Nucleoprotein filament disassembly experiments showed that S5S1 prevents Rad51 filament disassembly. (A) Schematic illustration of nucleoprotein filament disassembly experiments using the TPM setup. (B) Representative bead BM time courses of mouse mRAD51 disassembly on (dT)₁₃₅ DNA substrates without mS5S1 (Upper) and in the presence of 1.0 μM mS5S1 (Lower). mRAD51 filaments were preassembled in the presence of ATP. Dark gray bars stand for void time for extensive buffer wash to remove free mRAD51. A lifetime of the preassembled filament before the BM decrease dictates the mRAD51 disassembly kinetics. (C–E) Mean lifetime of mouse mRAD51 nucleoprotein filament (C), fraction of the undisassembled filament within 15 min (D), and mean dissociation time per mRAD51 (E) in the presence of various mS5S1 concentrations and nucleotide conditions. (F) Representative bead BM time courses of SpRad51 disassembly without SpS5S1 (Upper) and in the presence of 0.3 μM SpS5S1 (Lower). (G–I) Kinetic parameters for fission yeast.
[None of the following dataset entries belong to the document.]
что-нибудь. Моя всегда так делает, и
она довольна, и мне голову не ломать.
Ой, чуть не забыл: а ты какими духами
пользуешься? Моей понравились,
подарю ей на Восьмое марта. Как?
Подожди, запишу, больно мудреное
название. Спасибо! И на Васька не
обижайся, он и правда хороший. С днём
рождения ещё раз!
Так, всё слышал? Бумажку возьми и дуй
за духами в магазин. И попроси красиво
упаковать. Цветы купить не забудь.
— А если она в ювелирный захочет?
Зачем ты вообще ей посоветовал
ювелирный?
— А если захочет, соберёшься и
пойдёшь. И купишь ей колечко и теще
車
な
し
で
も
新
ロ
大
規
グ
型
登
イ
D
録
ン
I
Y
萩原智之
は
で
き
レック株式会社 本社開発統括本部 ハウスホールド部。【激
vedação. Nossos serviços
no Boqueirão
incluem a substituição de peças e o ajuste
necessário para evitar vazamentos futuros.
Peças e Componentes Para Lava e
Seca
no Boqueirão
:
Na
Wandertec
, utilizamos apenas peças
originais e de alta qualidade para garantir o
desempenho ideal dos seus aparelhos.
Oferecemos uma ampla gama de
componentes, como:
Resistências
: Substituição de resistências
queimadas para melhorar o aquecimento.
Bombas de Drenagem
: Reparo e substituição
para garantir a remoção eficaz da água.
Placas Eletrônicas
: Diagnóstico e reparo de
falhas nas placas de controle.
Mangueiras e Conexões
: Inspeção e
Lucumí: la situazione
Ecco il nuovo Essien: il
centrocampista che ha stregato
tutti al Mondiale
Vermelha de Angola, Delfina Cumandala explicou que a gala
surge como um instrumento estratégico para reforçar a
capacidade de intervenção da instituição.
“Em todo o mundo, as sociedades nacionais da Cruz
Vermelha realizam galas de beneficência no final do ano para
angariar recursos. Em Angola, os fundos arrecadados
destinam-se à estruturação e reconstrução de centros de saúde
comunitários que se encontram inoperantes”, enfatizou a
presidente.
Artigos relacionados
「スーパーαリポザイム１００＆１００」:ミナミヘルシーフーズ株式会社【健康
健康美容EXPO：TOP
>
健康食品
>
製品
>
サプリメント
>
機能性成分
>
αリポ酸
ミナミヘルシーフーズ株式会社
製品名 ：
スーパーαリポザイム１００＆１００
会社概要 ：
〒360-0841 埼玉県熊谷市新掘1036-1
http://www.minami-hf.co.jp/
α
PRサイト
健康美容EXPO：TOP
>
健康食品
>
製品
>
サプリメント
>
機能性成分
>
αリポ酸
The fraction of undisassembled tethers is correlated with the mean lifetime of the SpRad51 filament in both species. Here, the N-terminal truncation S5S1C mutants (open bars) are deficient in DNA binding. All experiments were carried out at 2 mM ATP. Error bars are 1 SEM.

Fig. 6.

Proposed models for regulating Rad51 nucleoprotein filament formation by the S5S1 complex. Swi5–Sfr1 stabilizes Rad51 on ssDNA primarily by preventing its dissociation. This stabilization effect leads to a stable nucleating cluster formation and a reduction in filament disassembly. Despite different kinetic properties of mouse and fission yeast Rad51, the Swi5–Sfr1 complex stimulates the Rad51 process through a general, evolutionarily conserved mechanism. Red half-arrows indicate the kinetic steps affected by S5S1.